What a fabulous cruise we had, but it seemed like all we did was eat and drink! We’d just finish breakfast and it was time for lunch, then cocktails, then dinner, and more cocktails.
I’m a pretty strict vegetarian (right down to the vitamin D & B12 deficiencies) and I really watch my diet and exercise. But cruise week was no holds barred! I left my workout gear at home, indulged in breakfast, multi-course lunches and dinners, dessert, wine, and cocktails with a reckless abandon I haven’t experienced in years.
In my defense, we always took the stairs, spent a fair amount of time promenading on the promenade deck, and avoided the buffet like the plague, but by the time I disembarked, I felt a bit… overindulged.
Enter recovery week.
Robert whipped up a welcome home batch of his vegan chili, which is my secret weightloss weapon. This week, I’ve traded my gin & tonics, martinis, and red wine for tea and protein shakes, and lightened up our evening meals. I’m back to working out for at least an hour a day, and I seem to have reversed the damage ;-)
In lightening up our evening meals, I looked South, to my newest culinary muse, Greece. One of the things I’ve made this week is my vegetarian Greek pita recipe, which is a close second to the tempeh gyros I posted last month.

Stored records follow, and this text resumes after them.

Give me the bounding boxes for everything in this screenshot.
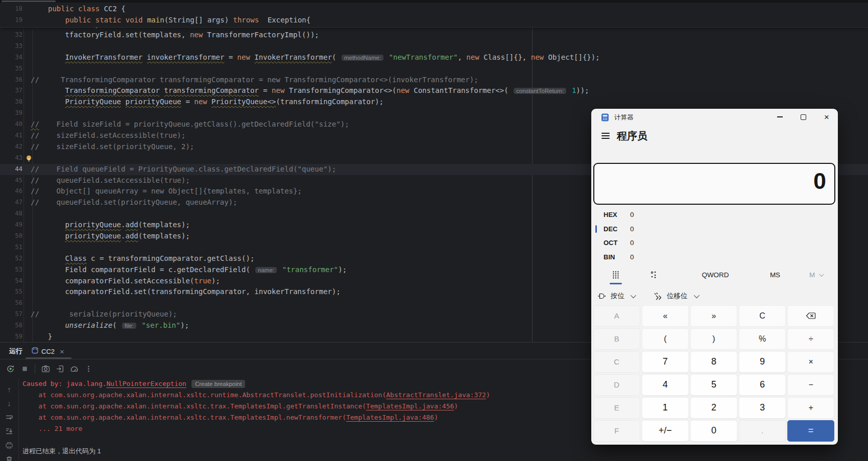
radix-value: 0 — [630, 211, 634, 219]
key-3[interactable]: 3 — [739, 397, 786, 419]
print-icon[interactable] — [5, 441, 14, 450]
hex-key-c[interactable]: C — [593, 351, 640, 373]
hex-key-b[interactable]: B — [593, 328, 640, 350]
code-line[interactable]: 19 public static void main(String[] args… — [0, 15, 868, 26]
stop-icon[interactable] — [17, 362, 32, 376]
text-segment: // — [31, 120, 39, 128]
close-button[interactable]: × — [820, 109, 833, 125]
text-segment: // queueField.setAccessible(true); — [31, 176, 190, 184]
key-6[interactable]: 6 — [739, 374, 786, 396]
key-2[interactable]: 2 — [690, 397, 737, 419]
text-segment: ) — [454, 402, 458, 410]
sticky-lines[interactable]: 18public class CC2 {19 public static voi… — [0, 3, 868, 28]
code-line[interactable]: 34 InvokerTransformer invokerTransformer… — [0, 52, 868, 63]
screenshot-icon[interactable] — [38, 362, 53, 376]
text-segment: InvokerTransformer — [254, 53, 332, 61]
radix-row-dec[interactable]: DEC0 — [595, 222, 830, 236]
full-keypad-toggle[interactable] — [607, 267, 625, 282]
chevron-down-icon — [693, 293, 699, 298]
code-line[interactable]: 18public class CC2 { — [0, 4, 868, 15]
key-1[interactable]: 1 — [642, 397, 689, 419]
text-segment: priorityQueue — [125, 98, 181, 106]
percent-key[interactable]: % — [739, 328, 786, 350]
bit-toggle-keypad[interactable] — [644, 267, 663, 282]
divide-key[interactable]: ÷ — [787, 328, 834, 350]
calculator-titlebar[interactable]: 计算器 × — [591, 109, 838, 126]
radix-row-hex[interactable]: HEX0 — [595, 208, 830, 222]
equals-key[interactable]: = — [787, 420, 834, 442]
minus-key[interactable]: − — [787, 374, 834, 396]
radix-row-oct[interactable]: OCT0 — [595, 236, 830, 250]
down-icon[interactable]: ↓ — [5, 398, 14, 407]
stacktrace-link[interactable]: AbstractTranslet.java:372 — [386, 391, 486, 399]
bitwise-dropdown[interactable]: 按位 — [597, 288, 635, 304]
code-text: // queueField.set(priorityQueue, queueAr… — [30, 197, 237, 208]
text-segment — [31, 98, 65, 106]
up-icon[interactable]: ↑ — [5, 384, 14, 394]
close-paren-key[interactable]: ) — [690, 328, 737, 350]
scroll-to-end-icon[interactable] — [5, 427, 14, 436]
line-number: 59 — [0, 331, 30, 343]
code-text: Field comparatorField = c.getDeclaredFie… — [30, 264, 347, 276]
hex-key-f[interactable]: F — [593, 420, 640, 442]
run-config-icon — [32, 347, 38, 356]
multiply-key[interactable]: × — [787, 351, 834, 373]
code-text: comparatorField.set(transformingComparat… — [30, 286, 341, 298]
code-line[interactable]: 32 tfactoryField.set(templates, new Tran… — [0, 30, 868, 41]
import-thread-dump-icon[interactable] — [53, 362, 67, 376]
negate-key[interactable]: +/− — [642, 420, 689, 442]
stacktrace-link[interactable]: TemplatesImpl.java:456 — [366, 402, 454, 410]
run-tab-label: CC2 — [41, 348, 55, 355]
trash-icon[interactable] — [5, 455, 14, 461]
radix-row-bin[interactable]: BIN0 — [595, 250, 830, 264]
code-line[interactable]: 35 — [0, 63, 868, 75]
hex-key-e[interactable]: E — [593, 397, 640, 419]
profiler-icon[interactable] — [67, 362, 81, 376]
hex-key-a[interactable]: A — [593, 305, 640, 327]
soft-wrap-icon[interactable] — [5, 413, 14, 422]
hex-key-d[interactable]: D — [593, 374, 640, 396]
inline-hint: name: — [255, 267, 277, 273]
code-line[interactable]: 33 — [0, 41, 868, 52]
code-line[interactable]: 38 PriorityQueue priorityQueue = new Pri… — [0, 96, 868, 108]
scrollbar-thumb[interactable] — [2, 1, 56, 2]
decimal-key[interactable]: . — [739, 420, 786, 442]
right-shift-key[interactable]: » — [690, 305, 737, 327]
key-9[interactable]: 9 — [739, 351, 786, 373]
maximize-button[interactable] — [797, 109, 810, 125]
code-line[interactable]: 36// TransformingComparator transforming… — [0, 75, 868, 86]
calculator-mode-title: 程序员 — [617, 129, 647, 143]
text-segment: "ser.bin" — [141, 321, 180, 329]
close-tab-icon[interactable]: × — [60, 347, 64, 356]
hamburger-menu-icon[interactable] — [601, 133, 610, 139]
chevron-down-icon — [819, 272, 824, 277]
rerun-icon[interactable] — [3, 362, 17, 376]
key-5[interactable]: 5 — [690, 374, 737, 396]
minimize-button[interactable] — [773, 109, 786, 125]
code-text: } — [30, 331, 52, 343]
text-segment: Class[]{}, — [479, 53, 531, 61]
memory-store-button[interactable]: MS — [760, 267, 790, 282]
word-size-button[interactable]: QWORD — [691, 267, 740, 282]
memory-flyout-button[interactable]: M — [801, 267, 831, 282]
plus-key[interactable]: + — [787, 397, 834, 419]
key-4[interactable]: 4 — [642, 374, 689, 396]
key-0[interactable]: 0 — [690, 420, 737, 442]
code-text — [30, 208, 31, 220]
run-tab-cc2[interactable]: CC2 × — [32, 345, 64, 357]
code-line[interactable]: 37 TransformingComparator transformingCo… — [0, 85, 868, 96]
key-7[interactable]: 7 — [642, 351, 689, 373]
key-8[interactable]: 8 — [690, 351, 737, 373]
stacktrace-link[interactable]: TemplatesImpl.java:486 — [346, 414, 434, 421]
more-options-icon[interactable] — [81, 362, 95, 376]
open-paren-key[interactable]: ( — [642, 328, 689, 350]
line-number: 34 — [0, 52, 30, 63]
clear-key[interactable]: C — [739, 305, 786, 327]
create-breakpoint-badge[interactable]: Create breakpoint — [191, 380, 245, 388]
backspace-key[interactable] — [787, 305, 834, 327]
divider — [35, 365, 35, 374]
left-shift-key[interactable]: « — [642, 305, 689, 327]
code-text — [30, 108, 31, 119]
bitshift-dropdown[interactable]: 位移位 — [654, 288, 698, 304]
stacktrace-link[interactable]: NullPointerException — [106, 380, 186, 387]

Vegetarian Greek Pita Recipe
1 cucumber, peeled, seeded & diced
1 red bell pepper, diced
1/4 cup diced red onion
1/4 cup chopped kalamata olives
6 pepperoncini, chopped
1/3 cup crumbled feta
2 T olive oil
1 T lemon juice
1 t red wine vinegar
1 t dried oregano
Throw everything except the salt, pepper, lettuce and pita bread into a large bowl, mix it up and season it with salt and pepper.
Lightly toast the pita bread, line it with a lettuce leaf, then fill it with the salad mixture.